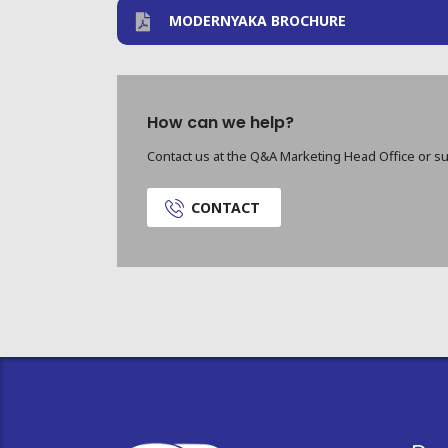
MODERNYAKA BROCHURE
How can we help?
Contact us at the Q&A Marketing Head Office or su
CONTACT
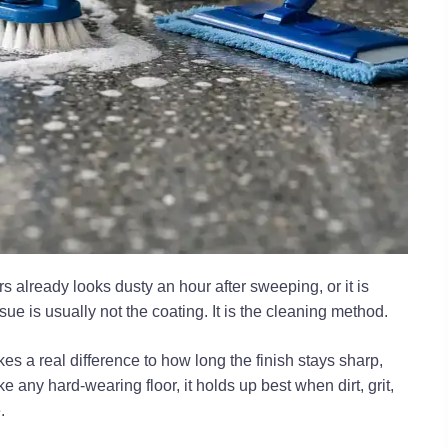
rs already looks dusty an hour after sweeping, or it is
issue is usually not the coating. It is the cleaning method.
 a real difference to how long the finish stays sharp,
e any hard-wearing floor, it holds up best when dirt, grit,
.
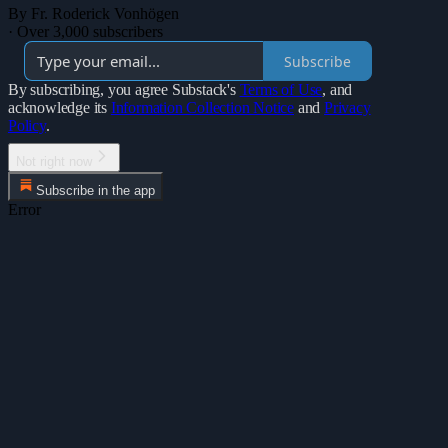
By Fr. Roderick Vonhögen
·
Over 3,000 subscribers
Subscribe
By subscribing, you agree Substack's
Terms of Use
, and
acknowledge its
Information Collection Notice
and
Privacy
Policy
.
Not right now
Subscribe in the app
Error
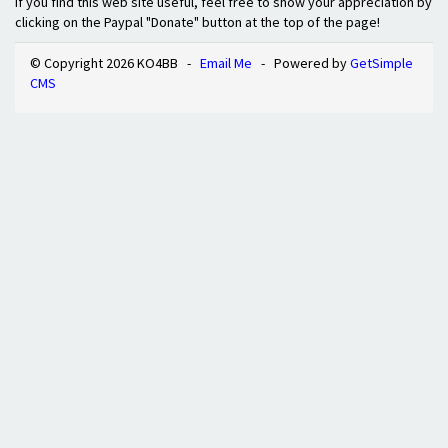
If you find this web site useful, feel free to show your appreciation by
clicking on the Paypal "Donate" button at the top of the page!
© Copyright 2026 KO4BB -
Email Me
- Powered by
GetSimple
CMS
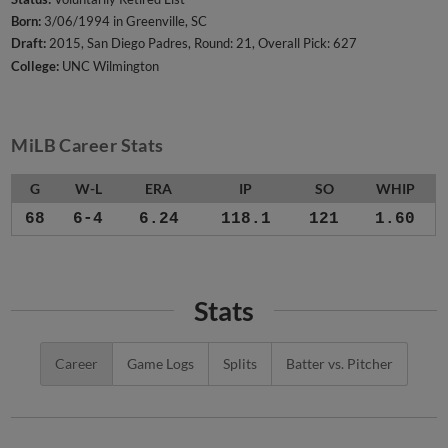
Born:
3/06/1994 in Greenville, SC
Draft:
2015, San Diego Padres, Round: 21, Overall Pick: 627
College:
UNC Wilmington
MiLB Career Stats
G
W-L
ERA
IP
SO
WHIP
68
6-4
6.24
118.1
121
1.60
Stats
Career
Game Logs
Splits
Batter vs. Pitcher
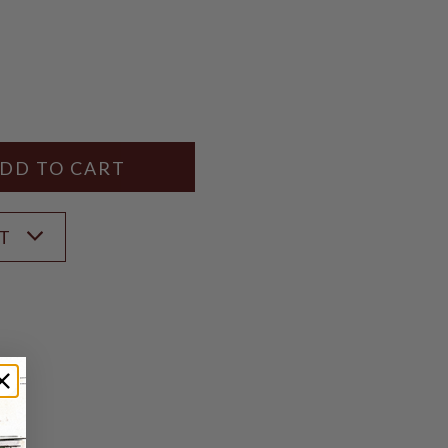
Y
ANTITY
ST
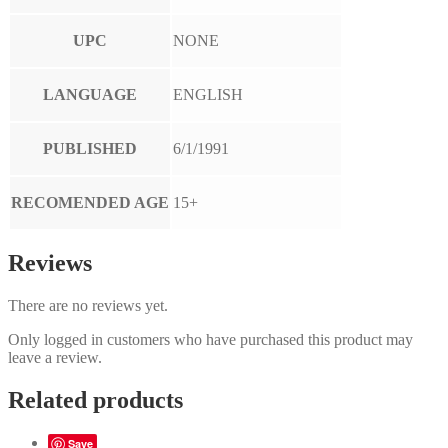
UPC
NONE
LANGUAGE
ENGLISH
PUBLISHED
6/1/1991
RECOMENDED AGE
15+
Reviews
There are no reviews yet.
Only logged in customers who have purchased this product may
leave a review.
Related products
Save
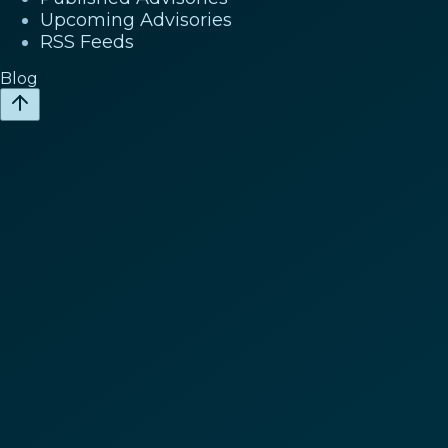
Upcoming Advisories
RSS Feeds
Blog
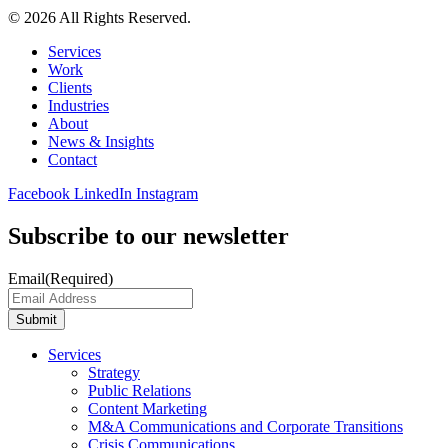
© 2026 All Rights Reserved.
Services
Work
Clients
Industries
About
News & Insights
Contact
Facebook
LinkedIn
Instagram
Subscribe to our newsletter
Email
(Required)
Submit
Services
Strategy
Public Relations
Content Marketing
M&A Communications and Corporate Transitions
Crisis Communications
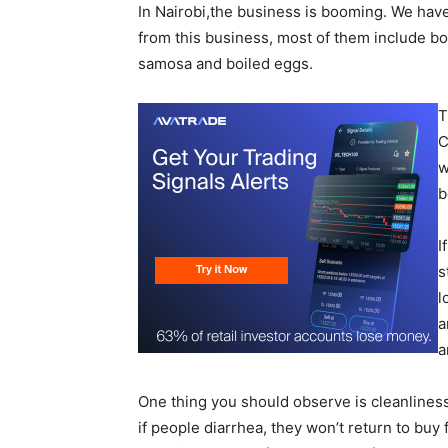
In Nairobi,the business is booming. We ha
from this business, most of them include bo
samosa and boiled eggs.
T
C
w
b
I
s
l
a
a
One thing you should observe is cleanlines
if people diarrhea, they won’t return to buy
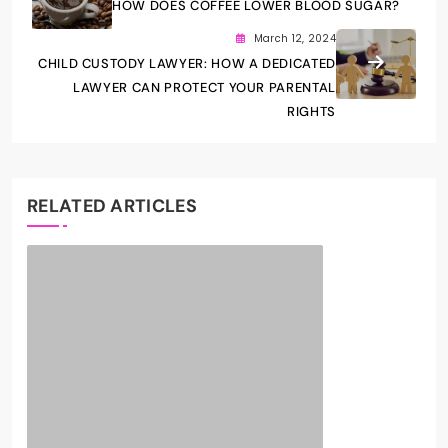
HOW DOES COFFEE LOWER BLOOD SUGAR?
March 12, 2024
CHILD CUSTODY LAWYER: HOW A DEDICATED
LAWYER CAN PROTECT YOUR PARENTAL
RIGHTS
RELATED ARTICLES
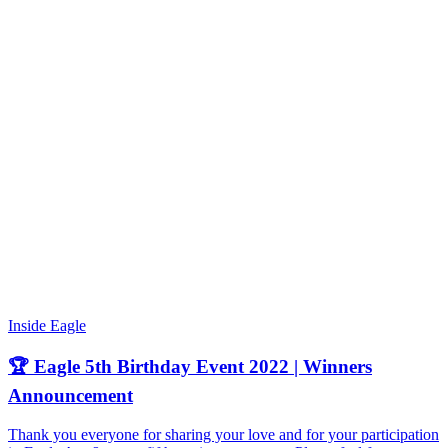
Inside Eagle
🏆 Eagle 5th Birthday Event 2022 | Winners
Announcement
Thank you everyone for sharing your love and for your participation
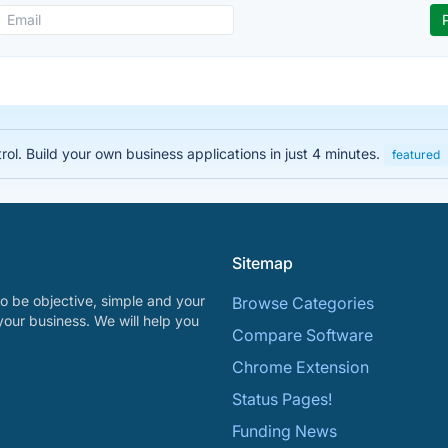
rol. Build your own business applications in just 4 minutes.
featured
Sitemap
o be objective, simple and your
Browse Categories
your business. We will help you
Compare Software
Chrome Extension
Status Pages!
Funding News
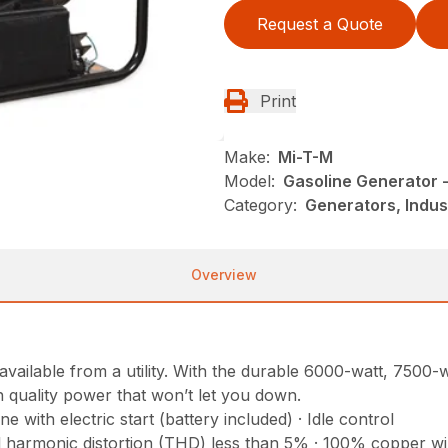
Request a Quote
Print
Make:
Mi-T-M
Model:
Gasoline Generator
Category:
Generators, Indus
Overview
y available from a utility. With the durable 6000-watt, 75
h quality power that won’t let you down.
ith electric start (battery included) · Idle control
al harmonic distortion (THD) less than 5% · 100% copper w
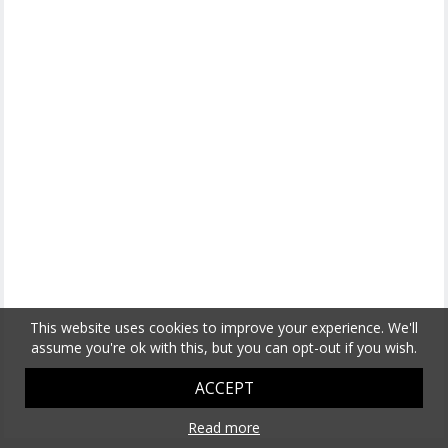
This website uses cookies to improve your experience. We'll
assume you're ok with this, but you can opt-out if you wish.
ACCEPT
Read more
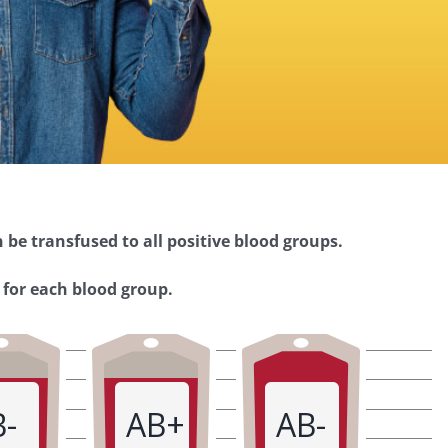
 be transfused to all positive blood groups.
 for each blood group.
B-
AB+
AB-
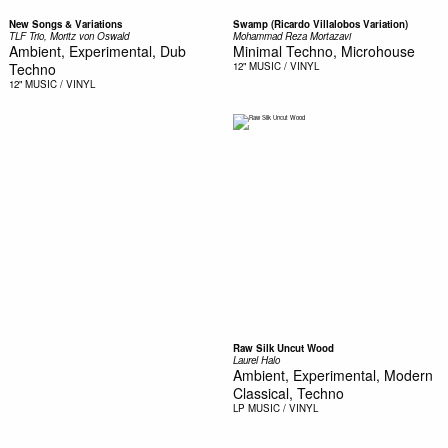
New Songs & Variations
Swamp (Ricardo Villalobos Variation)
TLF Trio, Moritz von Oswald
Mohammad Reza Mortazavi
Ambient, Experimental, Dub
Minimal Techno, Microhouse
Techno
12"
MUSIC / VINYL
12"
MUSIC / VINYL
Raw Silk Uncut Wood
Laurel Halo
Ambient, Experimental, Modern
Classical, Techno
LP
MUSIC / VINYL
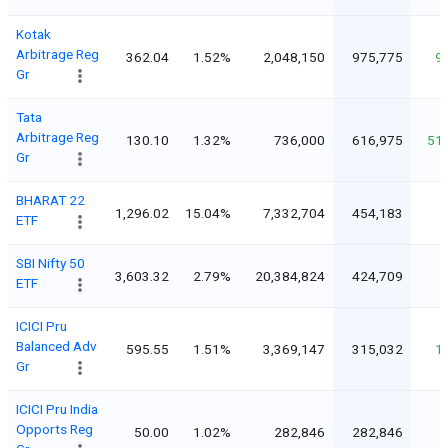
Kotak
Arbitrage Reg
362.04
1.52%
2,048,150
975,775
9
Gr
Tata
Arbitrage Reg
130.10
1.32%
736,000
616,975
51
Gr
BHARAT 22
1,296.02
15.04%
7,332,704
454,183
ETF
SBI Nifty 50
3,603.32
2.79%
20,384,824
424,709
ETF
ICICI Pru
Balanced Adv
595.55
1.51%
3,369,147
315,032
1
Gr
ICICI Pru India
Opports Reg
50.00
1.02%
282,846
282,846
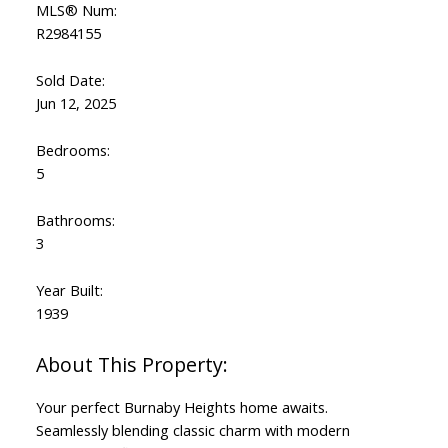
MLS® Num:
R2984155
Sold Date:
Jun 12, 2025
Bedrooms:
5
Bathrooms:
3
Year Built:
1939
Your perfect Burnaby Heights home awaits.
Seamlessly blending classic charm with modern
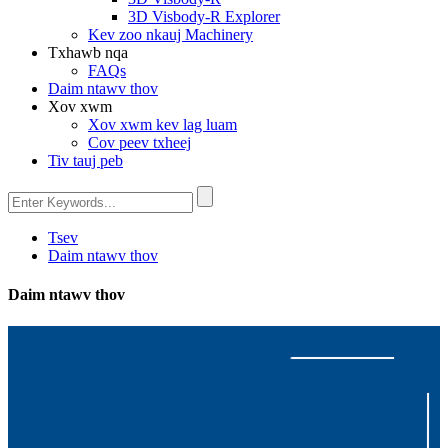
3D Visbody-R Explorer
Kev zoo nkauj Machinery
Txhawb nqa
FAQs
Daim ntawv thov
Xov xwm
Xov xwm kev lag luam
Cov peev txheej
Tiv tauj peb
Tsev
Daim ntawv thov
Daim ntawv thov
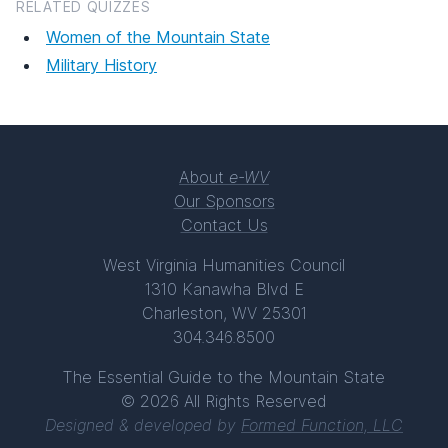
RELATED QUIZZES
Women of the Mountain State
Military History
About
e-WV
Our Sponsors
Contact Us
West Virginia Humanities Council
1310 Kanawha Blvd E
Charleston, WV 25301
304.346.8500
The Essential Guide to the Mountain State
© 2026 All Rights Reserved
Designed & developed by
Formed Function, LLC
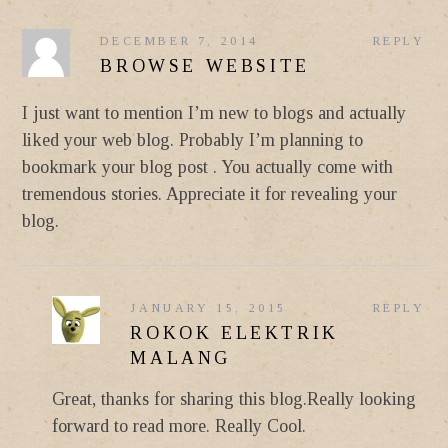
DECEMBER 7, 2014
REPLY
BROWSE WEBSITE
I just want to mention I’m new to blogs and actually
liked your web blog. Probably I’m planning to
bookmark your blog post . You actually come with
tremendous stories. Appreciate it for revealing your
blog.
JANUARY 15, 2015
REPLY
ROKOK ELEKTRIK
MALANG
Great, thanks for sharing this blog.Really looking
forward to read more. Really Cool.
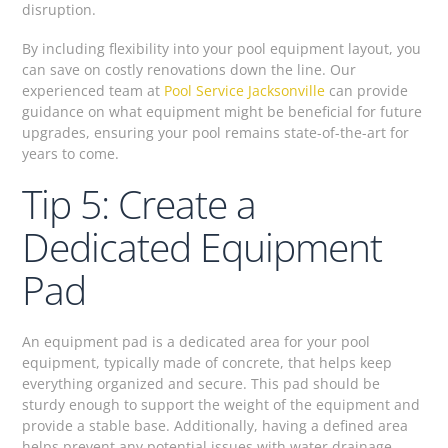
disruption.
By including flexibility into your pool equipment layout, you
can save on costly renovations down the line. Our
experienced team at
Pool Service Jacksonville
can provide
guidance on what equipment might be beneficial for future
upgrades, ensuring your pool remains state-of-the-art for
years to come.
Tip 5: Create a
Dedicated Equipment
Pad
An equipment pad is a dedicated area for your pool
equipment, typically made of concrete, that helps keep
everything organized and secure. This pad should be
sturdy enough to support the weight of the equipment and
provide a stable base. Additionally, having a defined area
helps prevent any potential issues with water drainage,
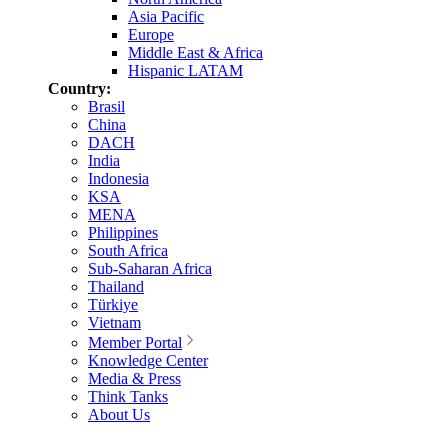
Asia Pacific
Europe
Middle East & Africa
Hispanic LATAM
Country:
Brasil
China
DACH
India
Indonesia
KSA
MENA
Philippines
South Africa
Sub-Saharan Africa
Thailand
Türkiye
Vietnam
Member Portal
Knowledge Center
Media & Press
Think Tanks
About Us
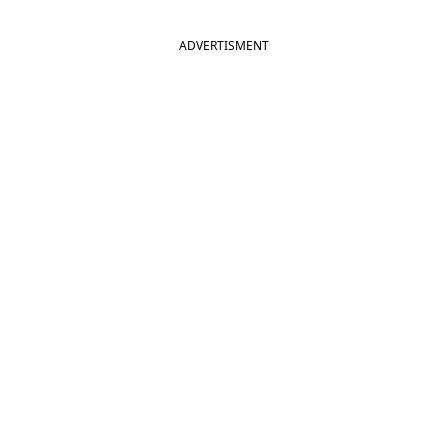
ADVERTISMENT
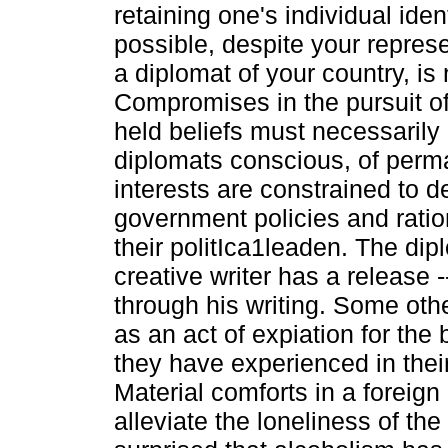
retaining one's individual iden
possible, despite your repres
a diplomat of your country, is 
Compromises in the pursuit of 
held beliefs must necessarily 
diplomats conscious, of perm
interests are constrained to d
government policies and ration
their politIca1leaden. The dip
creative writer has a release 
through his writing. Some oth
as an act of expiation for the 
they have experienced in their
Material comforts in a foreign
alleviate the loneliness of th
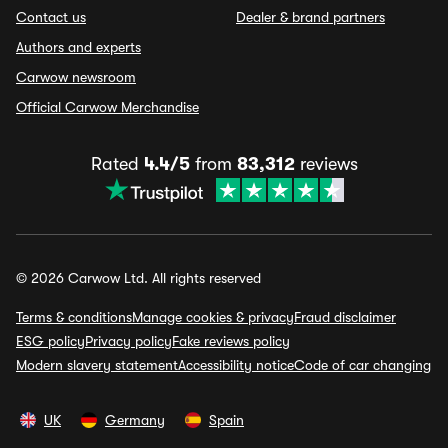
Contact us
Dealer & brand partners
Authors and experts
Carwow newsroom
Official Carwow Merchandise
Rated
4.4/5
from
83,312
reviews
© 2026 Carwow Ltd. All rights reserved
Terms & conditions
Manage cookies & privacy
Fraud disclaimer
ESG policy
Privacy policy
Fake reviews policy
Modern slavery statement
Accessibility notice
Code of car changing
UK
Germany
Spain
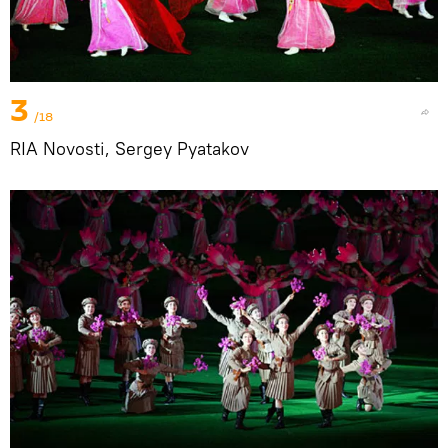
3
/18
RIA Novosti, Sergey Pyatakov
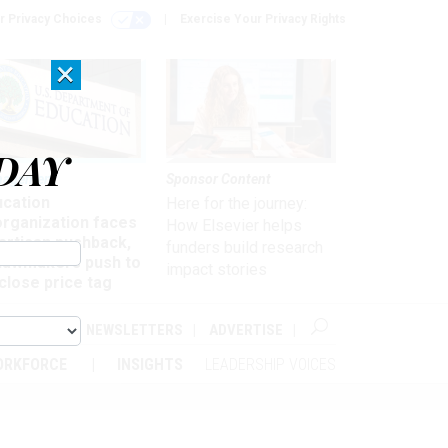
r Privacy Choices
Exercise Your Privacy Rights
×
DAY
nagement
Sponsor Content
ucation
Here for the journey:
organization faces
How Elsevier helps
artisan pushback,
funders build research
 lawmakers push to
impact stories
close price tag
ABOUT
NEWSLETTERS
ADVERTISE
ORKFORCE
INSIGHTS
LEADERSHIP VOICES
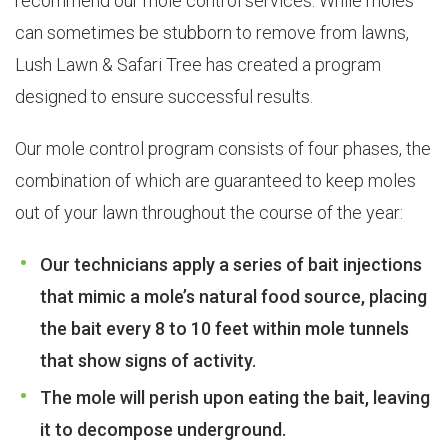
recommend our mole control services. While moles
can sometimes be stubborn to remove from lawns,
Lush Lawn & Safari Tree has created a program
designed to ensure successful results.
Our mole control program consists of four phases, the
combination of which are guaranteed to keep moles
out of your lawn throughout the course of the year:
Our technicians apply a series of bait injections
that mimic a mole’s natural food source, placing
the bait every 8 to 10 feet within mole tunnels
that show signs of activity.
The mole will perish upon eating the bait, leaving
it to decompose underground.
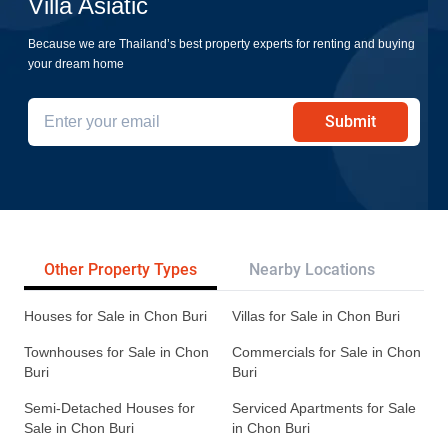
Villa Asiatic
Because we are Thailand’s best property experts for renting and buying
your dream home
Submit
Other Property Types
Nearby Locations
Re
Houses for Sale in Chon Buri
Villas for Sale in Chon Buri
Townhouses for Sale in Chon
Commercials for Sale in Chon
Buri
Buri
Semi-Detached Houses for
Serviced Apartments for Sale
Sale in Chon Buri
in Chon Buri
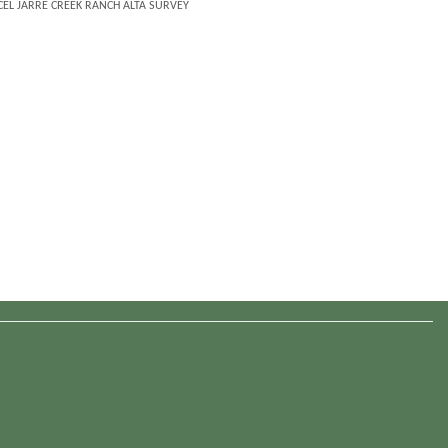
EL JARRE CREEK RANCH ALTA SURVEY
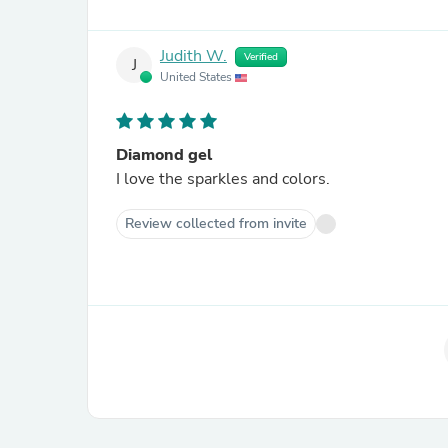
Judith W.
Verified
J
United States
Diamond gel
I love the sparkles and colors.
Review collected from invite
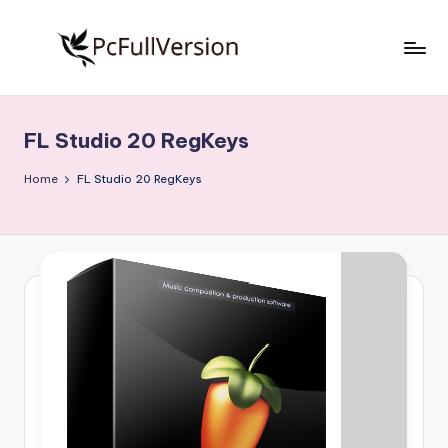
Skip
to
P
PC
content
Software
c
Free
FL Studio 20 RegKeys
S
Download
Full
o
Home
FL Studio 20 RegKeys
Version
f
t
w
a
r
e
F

# # # # #

Your reply should hold nothing but the lines above, from the one containing "Think Tanks" to the one containing "can sometimes be", reproduced exactly minus the pictures.

# Solution for this task
Think Tanks
About Us
ADVERTISMENT
retaining one's individual iden
possible, despite your repres
a diplomat of your country, is 
Compromises in the pursuit of 
held beliefs must necessarily 
diplomats conscious, of perm
interests are constrained to d
government policies and ration
their politIca1leaden. The dip
creative writer has a release 
through his writing. Some oth
as an act of expiation for the 
they have experienced in their
Material comforts in a foreign
alleviate the loneliness of th
Contact us
Dealer & brand partners
Authors and experts
Carwow newsroom
Official Carwow Merchandise
Rated
4.4/5
from
83,312
reviews
© 2026 Carwow Ltd. All rights reserved
Terms & conditions
Manage cookies & privacy
Fraud disclaimer
ESG policy
Privacy policy
Fake reviews policy
Modern slavery statement
Accessibility notice
Code of car changing
UK
Germany
Spain
3
/18
RIA Novosti, Sergey Pyatakov
r Privacy Choices
Exercise Your Privacy Rights
×
DAY
nagement
Sponsor Content
ucation
Here for the journey:
organization faces
How Elsevier helps
artisan pushback,
funders build research
 lawmakers push to
impact stories
close price tag
ABOUT
NEWSLETTERS
ADVERTISE
ORKFORCE
INSIGHTS
LEADERSHIP VOICES
recommend our mole control services. While moles
can sometimes be stubborn to remove from lawns,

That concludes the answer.